- Task item
Your output should be the lines below from the one holding "Lil Wayne Backs President Donald Trump’s" through the one holding "leaders. The HICC is home to over 25 young", transcribed exactly, with no pictures.

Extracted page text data
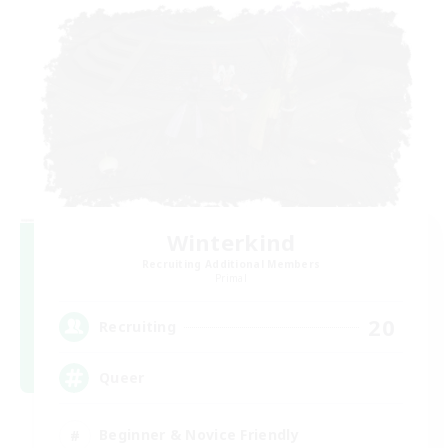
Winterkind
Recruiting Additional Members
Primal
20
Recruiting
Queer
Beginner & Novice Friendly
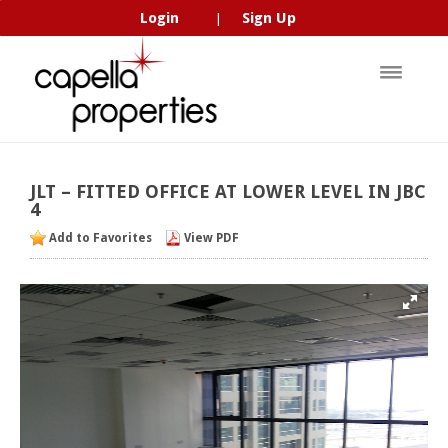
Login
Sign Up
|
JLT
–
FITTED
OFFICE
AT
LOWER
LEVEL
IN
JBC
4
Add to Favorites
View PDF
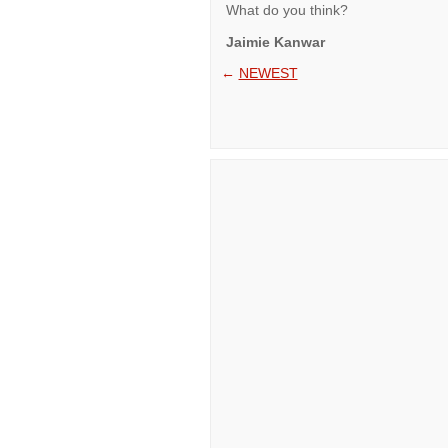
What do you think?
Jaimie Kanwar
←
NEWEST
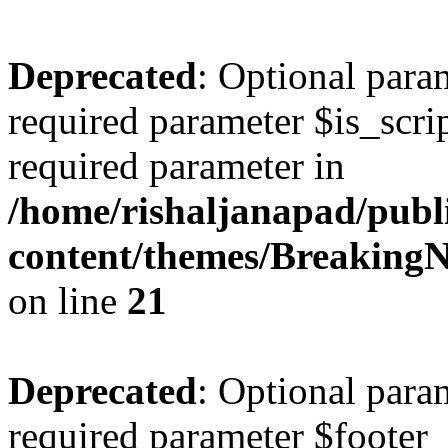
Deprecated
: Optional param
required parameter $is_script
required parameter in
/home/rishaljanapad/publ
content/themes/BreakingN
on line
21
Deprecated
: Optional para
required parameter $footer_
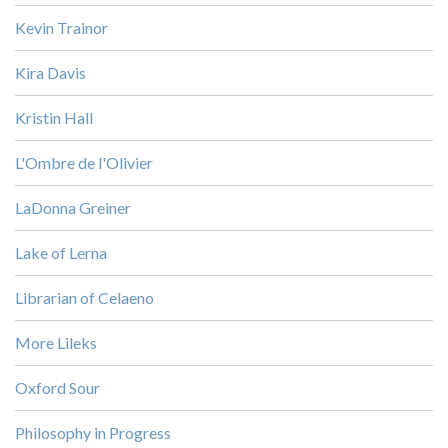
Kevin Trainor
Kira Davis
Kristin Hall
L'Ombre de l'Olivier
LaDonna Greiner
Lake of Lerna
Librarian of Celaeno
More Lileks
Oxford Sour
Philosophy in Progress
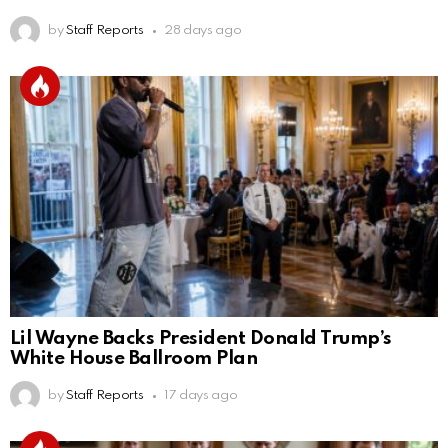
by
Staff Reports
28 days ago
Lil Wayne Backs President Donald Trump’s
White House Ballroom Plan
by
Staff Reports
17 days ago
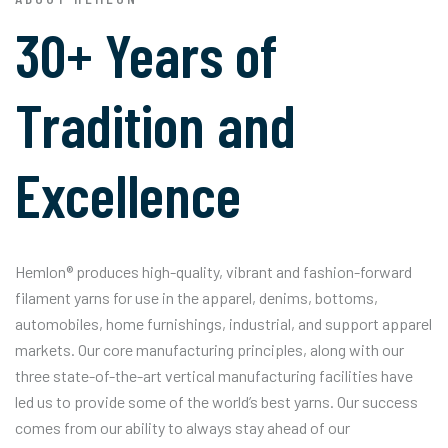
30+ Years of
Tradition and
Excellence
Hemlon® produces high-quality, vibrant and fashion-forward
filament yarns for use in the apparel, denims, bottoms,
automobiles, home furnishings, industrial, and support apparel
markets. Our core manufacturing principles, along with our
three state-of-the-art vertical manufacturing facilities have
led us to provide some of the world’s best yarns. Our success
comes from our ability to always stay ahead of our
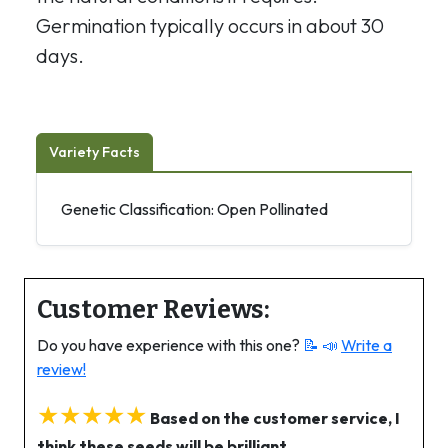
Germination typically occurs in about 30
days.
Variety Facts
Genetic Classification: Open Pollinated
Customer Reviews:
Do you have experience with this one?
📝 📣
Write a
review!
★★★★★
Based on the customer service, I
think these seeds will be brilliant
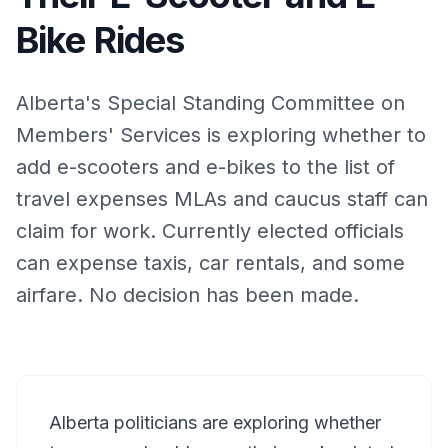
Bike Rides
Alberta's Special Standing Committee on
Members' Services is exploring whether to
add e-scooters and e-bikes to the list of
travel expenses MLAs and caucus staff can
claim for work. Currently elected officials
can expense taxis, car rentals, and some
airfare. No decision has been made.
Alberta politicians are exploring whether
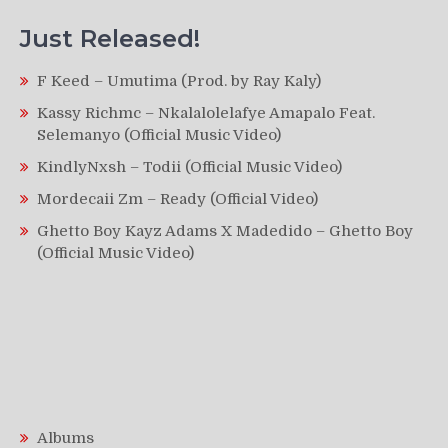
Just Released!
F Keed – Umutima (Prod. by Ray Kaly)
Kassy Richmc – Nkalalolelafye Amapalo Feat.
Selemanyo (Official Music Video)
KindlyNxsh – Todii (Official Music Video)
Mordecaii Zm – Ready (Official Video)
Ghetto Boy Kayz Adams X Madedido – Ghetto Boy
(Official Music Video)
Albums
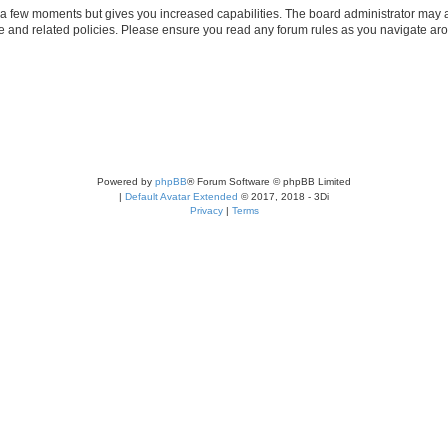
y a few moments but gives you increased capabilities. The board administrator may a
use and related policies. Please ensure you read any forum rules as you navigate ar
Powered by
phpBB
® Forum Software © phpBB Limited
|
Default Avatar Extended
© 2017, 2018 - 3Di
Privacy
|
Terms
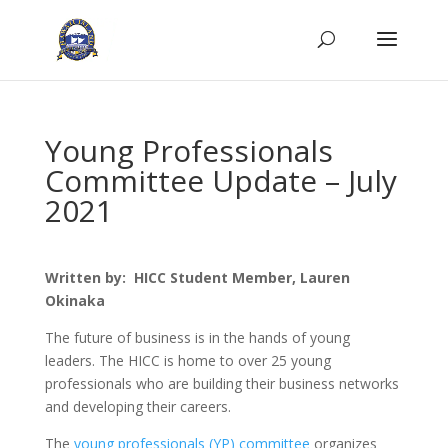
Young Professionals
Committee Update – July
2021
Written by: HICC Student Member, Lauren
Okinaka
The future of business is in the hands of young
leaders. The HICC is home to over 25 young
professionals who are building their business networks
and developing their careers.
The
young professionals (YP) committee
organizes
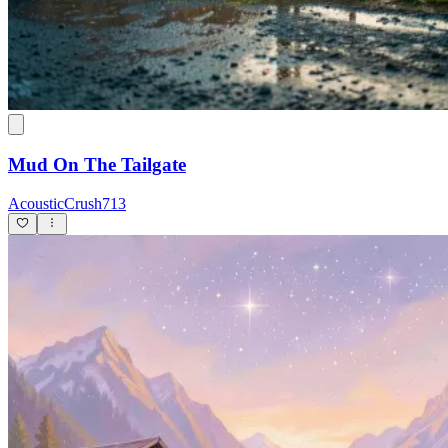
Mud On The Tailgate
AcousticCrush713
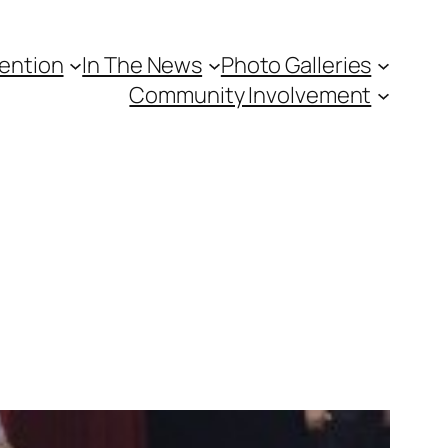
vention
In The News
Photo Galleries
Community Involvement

- Solution
Lil Wayne Backs President Donald Trump’s
White House Ballroom Plan
by
Staff Reports
17 days ago
30+ Years of
Tradition and
Excellence
Hemlon® produces high-quality, vibrant and fashion-forward
filament yarns for use in the apparel, denims, bottoms,
automobiles, home furnishings, industrial, and support apparel
markets. Our core manufacturing principles, along with our
three state-of-the-art vertical manufacturing facilities have
led us to provide some of the world’s best yarns. Our success
comes from our ability to always stay ahead of our
Germination typically occurs in about 30
days.
Variety Facts
Genetic Classification: Open Pollinated
Customer Reviews:
Do you have experience with this one?
📝 📣
Write a
review!
★★★★★
Based on the customer service, I
think these seeds will be brilliant
Bike Rides
Alberta's Special Standing Committee on
Members' Services is exploring whether to
add e-scooters and e-bikes to the list of
travel expenses MLAs and caucus staff can
claim for work. Currently elected officials
can expense taxis, car rentals, and some
airfare. No decision has been made.
Alberta politicians are exploring whether
Just Released!
F Keed – Umutima (Prod. by Ray Kaly)
Kassy Richmc – Nkalalolelafye Amapalo Feat.
Selemanyo (Official Music Video)
KindlyNxsh – Todii (Official Music Video)
Mordecaii Zm – Ready (Official Video)
Ghetto Boy Kayz Adams X Madedido – Ghetto Boy
(Official Music Video)
Albums
y a few moments but gives you increased capabilities. The board administrator may a
use and related policies. Please ensure you read any forum rules as you navigate ar
Powered by
phpBB
® Forum Software © phpBB Limited
|
Default Avatar Extended
© 2017, 2018 - 3Di
Privacy
|
Terms
Young Professionals
Committee Update – July
2021
Written by: HICC Student Member, Lauren
Okinaka
The future of business is in the hands of young
leaders. The HICC is home to over 25 young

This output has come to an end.